I've generally found that people like to pick and choose stats to bash the US health care system. Ignoring mortality rates and focusing on cost, for example. I don't recall if it was Ireland or Scotland but a few years back someone was touting their health care totally based on the cost, but a google search showed they had among the lowest survival rates of terminal illness in the civilized world.
There's a reason the well to do from across the pond and north of the border come here for health care.

Glancing at the age-adjusted OECD data, cancer mortality rate in the US is at 187 per 100,000 population. Most industrialized countries with universal healthcare are around 200, and Canada is at 207. However the US is beaten by Sweden, Finland, Switzerland, Japan and Australia - all of which are lower than 187 and have socialized healthcare.
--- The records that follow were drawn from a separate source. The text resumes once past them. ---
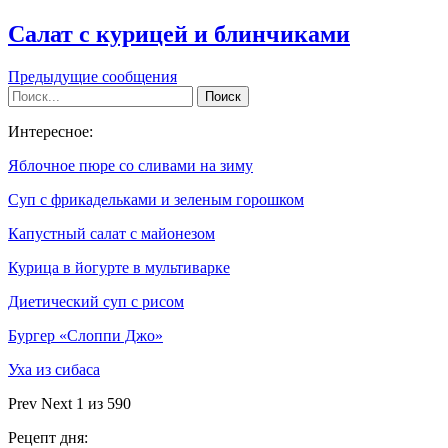
Салат с курицей и блинчиками
Предыдущие сообщения
Интересное:
Яблочное пюре со сливами на зиму
Суп с фрикадельками и зеленым горошком
Капустный салат с майонезом
Курица в йогурте в мультиварке
Диетический суп с рисом
Бургер «Слоппи Джо»
Уха из сибаса
Prev
Next
1 из 590
Рецепт дня:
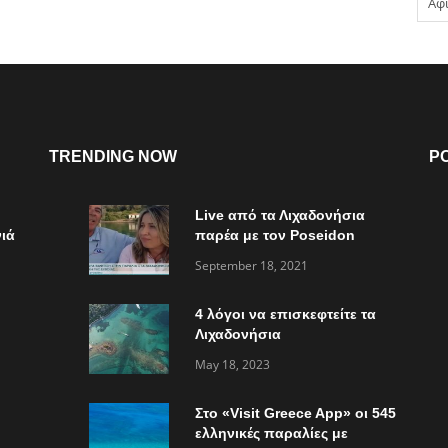
Αφ
TRENDING NOW
P
Live από τα Λιχαδονήσια
ιά
παρέα με τον Poseidon
Express στο “Τώρα ό,τι
September 18, 2021
συμβαίνει”
4 λόγοι να επισκεφτείτε τα
Λιχαδονήσια
May 18, 2023
Στο «Visit Greece App» οι 545
ελληνικές παραλίες με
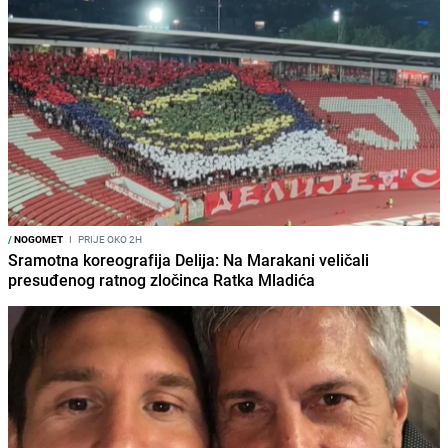
/
NOGOMET
I
PRIJE OKO 2H
Sramotna koreografija Delija: Na Marakani veličali
presuđenog ratnog zločinca Ratka Mladića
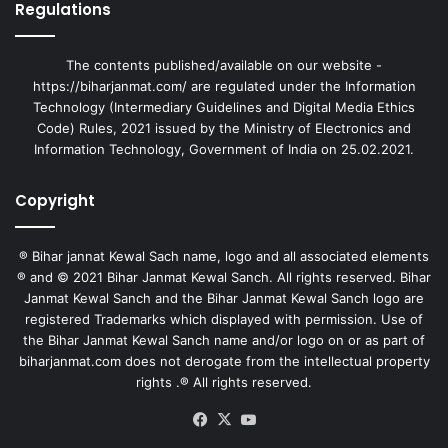
Regulations
The contents published/available on our website -
https://biharjanmat.com/ are regulated under the Information
Technology (Intermediary Guidelines and Digital Media Ethics
Code) Rules, 2021 issued by the Ministry of Electronics and
Information Technology, Government of India on 25.02.2021.
Copyright
® Bihar jannat Kewal Sach name, logo and all associated elements
® and © 2021 Bihar Janmat Kewal Sanch. All rights reserved. Bihar
Janmat Kewal Sanch and the Bihar Janmat Kewal Sanch logo are
registered Trademarks which displayed with permission. Use of
the Bihar Janmat Kewal Sanch name and/or logo on or as part of
biharjanmat.com does not derogate from the intellectual property
rights .® All rights reserved.
Facebook
X
YouTube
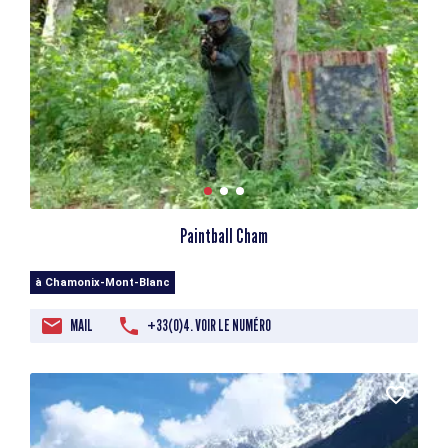
Paintball Cham
à Chamonix-Mont-Blanc
MAIL
+33(0)4. VOIR LE NUMÉRO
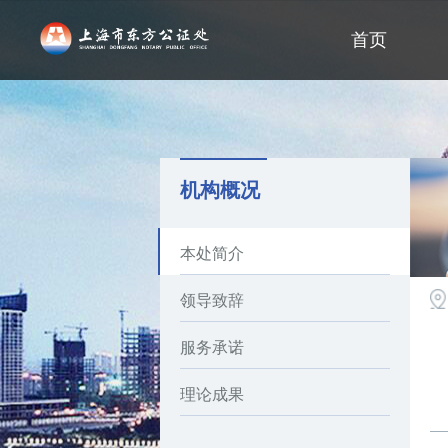
首页
机构概况
本处简介
领导致辞
服务承诺
理论成果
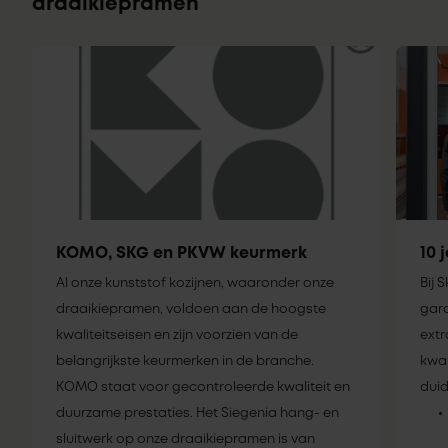
draaikiepramen
KOMO, SKG en PKVW keurmerk
10 
Al onze kunststof kozijnen, waaronder onze
Bij 
draaikiepramen, voldoen aan de hoogste
gara
kwaliteitseisen en zijn voorzien van de
extr
belangrijkste keurmerken in de branche.
kwal
KOMO staat voor gecontroleerde kwaliteit en
duid
duurzame prestaties. Het Siegenia hang- en
sluitwerk op onze draaikiepramen is van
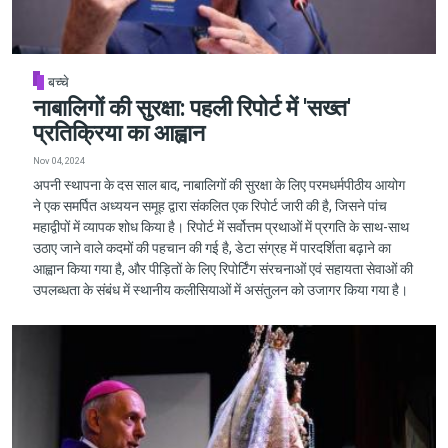
बच्चे
नाबालिगों की सुरक्षा: पहली रिपोर्ट में 'सख्त'
प्रतिक्रिया का आह्वान
Nov 04, 2024
अपनी स्थापना के दस साल बाद, नाबालिगों की सुरक्षा के लिए परमधर्मपीठीय आयोग
ने एक समर्पित अध्ययन समूह द्वारा संकलित एक रिपोर्ट जारी की है, जिसने पांच
महाद्वीपों में व्यापक शोध किया है। रिपोर्ट में सर्वोत्तम प्रथाओं में प्रगति के साथ-साथ
उठाए जाने वाले कदमों की पहचान की गई है, डेटा संग्रह में पारदर्शिता बढ़ाने का
आह्वान किया गया है, और पीड़ितों के लिए रिपोर्टिंग संरचनाओं एवं सहायता सेवाओं की
उपलब्धता के संबंध में स्थानीय कलीसियाओं में असंतुलन को उजागर किया गया है।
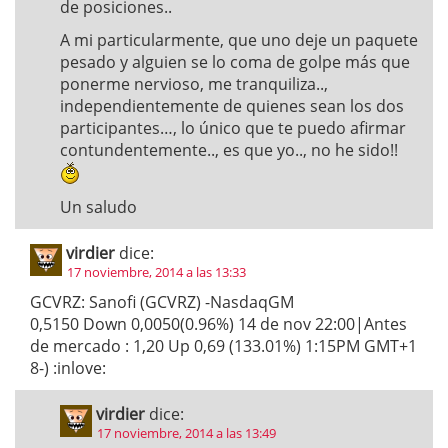
de posiciones..
A mi particularmente, que uno deje un paquete
pesado y alguien se lo coma de golpe más que
ponerme nervioso, me tranquiliza..,
independientemente de quienes sean los dos
participantes…, lo único que te puedo afirmar
contundentemente.., es que yo.., no he sido!!
Un saludo
virdier
dice:
17 noviembre, 2014 a las 13:33
GCVRZ: Sanofi (GCVRZ) -NasdaqGM
0,5150 Down 0,0050(0.96%) 14 de nov 22:00|Antes
de mercado : 1,20 Up 0,69 (133.01%) 1:15PM GMT+1
8-) :inlove:
virdier
dice:
17 noviembre, 2014 a las 13:49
Those aren't very significant differences. You also can't draw a causal link between universal healthcare and poorer cancer outcomes, seeing as the US gets beaten by many of such systems. It's the Canadian system in particular who's performing less than other universal healthcare systems.

I think when people say "healthcare is so much better in the US" what they actually mean is "The person able to pay 200,000$+ in medical bills is receiving better treatment outcomes." No shit, rich people always make out with an advantage regardless of the country.
 
I think when people say "healthcare is so much better in the US" what they actually mean is "The person able to pay 200,000$+ in medical bills is receiving better treatment outcomes." No shit, rich people always make out with an advantage regardless of the country.
Government health care sure as hell won't change that.